#### TASK PROMPT:
List every line in this data where the string "Newsletter" occurs.

#### AVAILABLE DATA:
+++
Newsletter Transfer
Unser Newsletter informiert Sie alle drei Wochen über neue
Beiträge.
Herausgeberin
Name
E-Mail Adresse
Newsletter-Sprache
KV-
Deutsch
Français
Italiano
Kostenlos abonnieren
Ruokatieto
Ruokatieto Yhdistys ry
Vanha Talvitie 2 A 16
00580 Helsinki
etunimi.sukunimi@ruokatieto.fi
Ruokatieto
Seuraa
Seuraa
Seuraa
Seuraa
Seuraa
+++
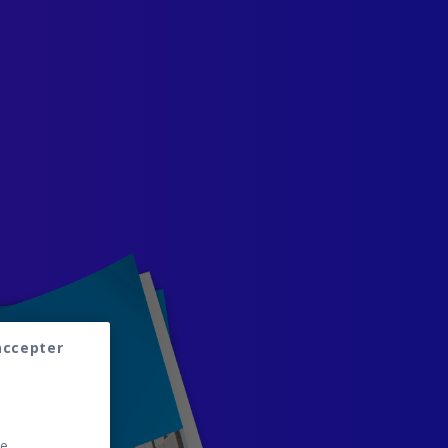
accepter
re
+++
#### RESULT OF THIS EXERCISE:
Newsletter Transfer
Unser Newsletter informiert Sie alle drei Wochen über neue
Newsletter-Sprache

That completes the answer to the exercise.